Higher Landau-Level Analogs and Signatures of Non-Abelian States in Twisted Bilayer MoTe$_2$

TL;DR

This paper explores higher Landau level physics and potential non-Abelian states in twisted bilayer MoTe2, using DFT-based models and exact diagonalization, revealing signatures of non-Abelian states at certain fillings.

Contribution

The study develops a Wannier-based six-orbital model from DFT for consecutive Chern bands in twisted MoTe2, identifying non-Abelian signatures at half-filling of the second miniband.

Findings

Signatures of non-Abelian states at half-filled second miniband.

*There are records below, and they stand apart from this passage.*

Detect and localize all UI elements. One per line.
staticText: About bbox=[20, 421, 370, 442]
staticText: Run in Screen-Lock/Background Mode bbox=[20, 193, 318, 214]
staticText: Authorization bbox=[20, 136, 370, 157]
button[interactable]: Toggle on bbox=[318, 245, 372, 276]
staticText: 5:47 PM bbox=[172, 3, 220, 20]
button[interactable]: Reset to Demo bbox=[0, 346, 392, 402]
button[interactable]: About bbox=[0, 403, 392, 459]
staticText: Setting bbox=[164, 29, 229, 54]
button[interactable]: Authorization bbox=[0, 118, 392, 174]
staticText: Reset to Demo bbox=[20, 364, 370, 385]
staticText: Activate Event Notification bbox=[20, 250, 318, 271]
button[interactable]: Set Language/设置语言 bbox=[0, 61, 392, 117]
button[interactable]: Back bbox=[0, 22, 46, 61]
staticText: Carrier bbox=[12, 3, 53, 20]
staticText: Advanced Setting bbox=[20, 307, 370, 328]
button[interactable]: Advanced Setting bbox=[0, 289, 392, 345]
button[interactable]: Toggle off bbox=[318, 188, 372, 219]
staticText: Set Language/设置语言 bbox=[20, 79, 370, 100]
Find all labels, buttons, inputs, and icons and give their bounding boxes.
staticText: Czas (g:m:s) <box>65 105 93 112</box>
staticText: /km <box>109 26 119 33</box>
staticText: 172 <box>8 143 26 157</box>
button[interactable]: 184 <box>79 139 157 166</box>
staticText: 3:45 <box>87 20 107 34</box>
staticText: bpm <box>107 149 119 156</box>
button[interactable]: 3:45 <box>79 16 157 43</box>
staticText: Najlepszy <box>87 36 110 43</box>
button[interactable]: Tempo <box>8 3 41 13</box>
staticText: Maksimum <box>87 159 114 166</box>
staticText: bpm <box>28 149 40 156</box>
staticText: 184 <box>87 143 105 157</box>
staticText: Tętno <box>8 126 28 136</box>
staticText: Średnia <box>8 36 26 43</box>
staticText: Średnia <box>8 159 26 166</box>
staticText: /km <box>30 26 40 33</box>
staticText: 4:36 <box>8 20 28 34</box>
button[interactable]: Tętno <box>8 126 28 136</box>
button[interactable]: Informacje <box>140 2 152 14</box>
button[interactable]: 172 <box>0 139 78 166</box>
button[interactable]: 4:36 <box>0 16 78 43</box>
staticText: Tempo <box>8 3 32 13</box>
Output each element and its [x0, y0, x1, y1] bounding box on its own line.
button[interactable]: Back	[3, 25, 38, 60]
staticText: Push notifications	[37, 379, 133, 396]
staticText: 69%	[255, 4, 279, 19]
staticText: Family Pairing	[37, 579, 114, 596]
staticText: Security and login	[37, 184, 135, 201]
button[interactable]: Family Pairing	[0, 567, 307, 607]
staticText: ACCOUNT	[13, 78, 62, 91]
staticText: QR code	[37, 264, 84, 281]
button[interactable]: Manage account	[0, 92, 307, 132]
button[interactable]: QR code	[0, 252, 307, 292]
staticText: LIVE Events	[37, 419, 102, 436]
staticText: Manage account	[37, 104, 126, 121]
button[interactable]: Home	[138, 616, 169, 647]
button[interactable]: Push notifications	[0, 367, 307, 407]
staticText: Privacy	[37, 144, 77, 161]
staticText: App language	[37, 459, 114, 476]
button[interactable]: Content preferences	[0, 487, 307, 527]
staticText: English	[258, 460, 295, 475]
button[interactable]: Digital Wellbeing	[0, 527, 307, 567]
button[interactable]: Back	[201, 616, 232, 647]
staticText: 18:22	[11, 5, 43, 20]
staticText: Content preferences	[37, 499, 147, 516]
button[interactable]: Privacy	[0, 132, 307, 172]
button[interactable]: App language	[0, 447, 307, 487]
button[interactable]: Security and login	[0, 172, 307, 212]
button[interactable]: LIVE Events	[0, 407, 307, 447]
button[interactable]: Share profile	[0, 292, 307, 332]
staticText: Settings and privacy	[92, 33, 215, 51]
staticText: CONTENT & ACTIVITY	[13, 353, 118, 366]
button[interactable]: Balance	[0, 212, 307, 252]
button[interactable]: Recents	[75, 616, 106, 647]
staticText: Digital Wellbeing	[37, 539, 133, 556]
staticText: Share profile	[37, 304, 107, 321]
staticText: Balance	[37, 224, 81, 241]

Development of a DFT-based Wannier model for Chern bands.

Identification of higher Landau level analogs in twisted MoTe2.

Abstract

Recent experimental discovery of fractional Chern insulators at zero magnetic field in moir\'e superlattices has sparked intense interests in bringing Landau level physics to flat Chern bands. In twisted MoTe$_2$ bilayers (tMoTe$_2$), recent theoretical and experimental studies have found three consecutive flat Chern bands at twist angle $\sim 2^\circ$. In this work, we investigate whether higher Landau level physics can be found in these consecutive Chern bands. At twist angles $2.00^\circ$ and $1.89^\circ$, we identify four consecutive $C = 1$ bands for the $K$ valley in tMoTe$_2$. By constructing Wannier functions directly from density functional theory (DFT) calculations, a six-orbital model is developed to describe the consecutive Chern bands, with the orbitals forming a honeycomb lattice. Exact diagonalization on top of Hartree-Fock calculations are carried out with the Wannier functions. Especially, when the second moir\'e miniband is half-filled, signatures of non-Abelian states are found. Our Wannier-based approach in modelling moir\'e superlattices is faithful to DFT wave functions and can serve as benchmarks for continuum models. The possibility of realizing non-Abelian anyons at zero magnetic field also opens up a new pathway for fault-tolerant quantum information processing.